From the records below, find each line with the string "cambio" and copy it.

━━━━━ Extracted entries

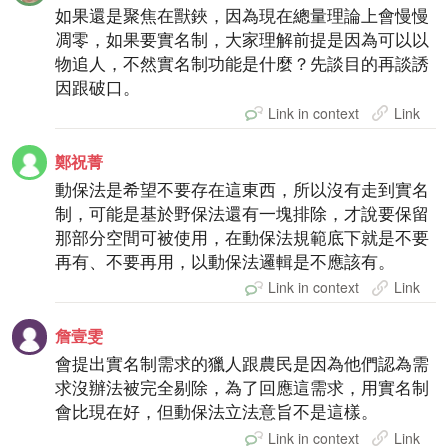
如果還是聚焦在獸鋏，因為現在總量理論上會慢慢
凋零，如果要實名制，大家理解前提是因為可以以
物追人，不然實名制功能是什麼？先談目的再談誘
因跟破口。
Link in context
Link
鄭祝菁
動保法是希望不要存在這東西，所以沒有走到實名
制，可能是基於野保法還有一塊排除，才說要保留
那部分空間可被使用，在動保法規範底下就是不要
再有、不要再用，以動保法邏輯是不應該有。
Link in context
Link
詹壹雯
會提出實名制需求的獵人跟農民是因為他們認為需
求沒辦法被完全剔除，為了回應這需求，用實名制
會比現在好，但動保法立法意旨不是這樣。
Link in context
Link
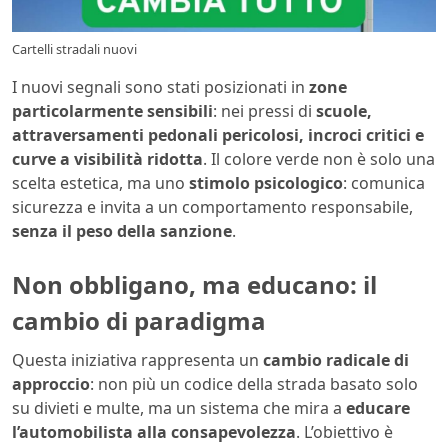
Cartelli stradali nuovi
I nuovi segnali sono stati posizionati in
zone
particolarmente sensibili
: nei pressi di
scuole,
attraversamenti pedonali pericolosi, incroci critici e
curve a visibilità ridotta
. Il colore verde non è solo una
scelta estetica, ma uno
stimolo psicologico
: comunica
sicurezza e invita a un comportamento responsabile,
senza il peso della sanzione
.
Non obbligano, ma educano: il
cambio di paradigma
Questa iniziativa rappresenta un
cambio radicale di
approccio
: non più un codice della strada basato solo
su divieti e multe, ma un sistema che mira a
educare
l’automobilista alla consapevolezza
. L’obiettivo è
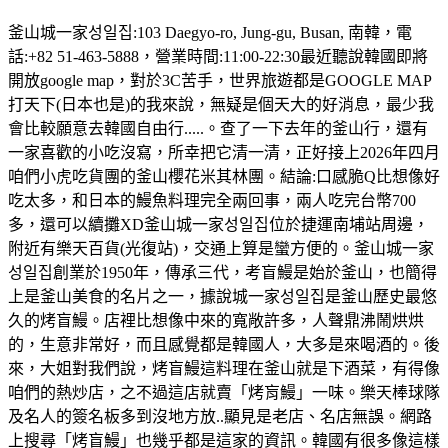
釜山城一家성일집:103 Daegyo-ro, Jung-gu, Busan, 南韓，電
話:+82 51-463-5888，營業時間:11:00-22:30最近聽說韓國即將
開放google map，對於3C苦手，世界旅遊都是GOOGLE MAP
打天下(日本也是)的我來說，無疑是個天大的好消息，最少我
會比較願意去韓國自由行.....。查了一下去年的釜山行，還有
一家喜歡的小吃沒寫，所幸把它清一清，正好接上2026年四月
咱們小虎吃貨團的釜山櫻花米其林團。結論:口感脆Q比想像好
吃太多，和日本的鰻魚料理完全兩回事，兩人吃完台幣700
多，還可以續攤XD釜山城一家성일집位於捷運南埔站周邊，
附近有樂天百貨(光復站)，交通上算是蠻方便的。釜山城一家
성일집創業於1950年，傳承三代，考盲鰻是始於釜山，也簡得
上是釜山美食的名片之一，據說城一家성일집是釜山歷史最悠
久的烤盲鰻。店裡比想像中來的寬敞許多，人聲鼎沸鬧烘烘
的，生意非常好，而且感覺都是韓國人，大多是來喝酒的。後
來，大姐對我們說，烤盲鰻這料理在釜山就是下酒菜，有得像
咱們的熱炒店，之不過這店就賣「烤肓鰻」一味。樂天棒球隊
及名人的簽名板多到沒地方放..顯見是老店、名店無誤。網路
上搜尋「烤盲鰻」也幾乎都是這家的資訊。韓國有很多像這樣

━━━━━━━━━━

**Exercise result**
cambio di paradigma
cambio radicale di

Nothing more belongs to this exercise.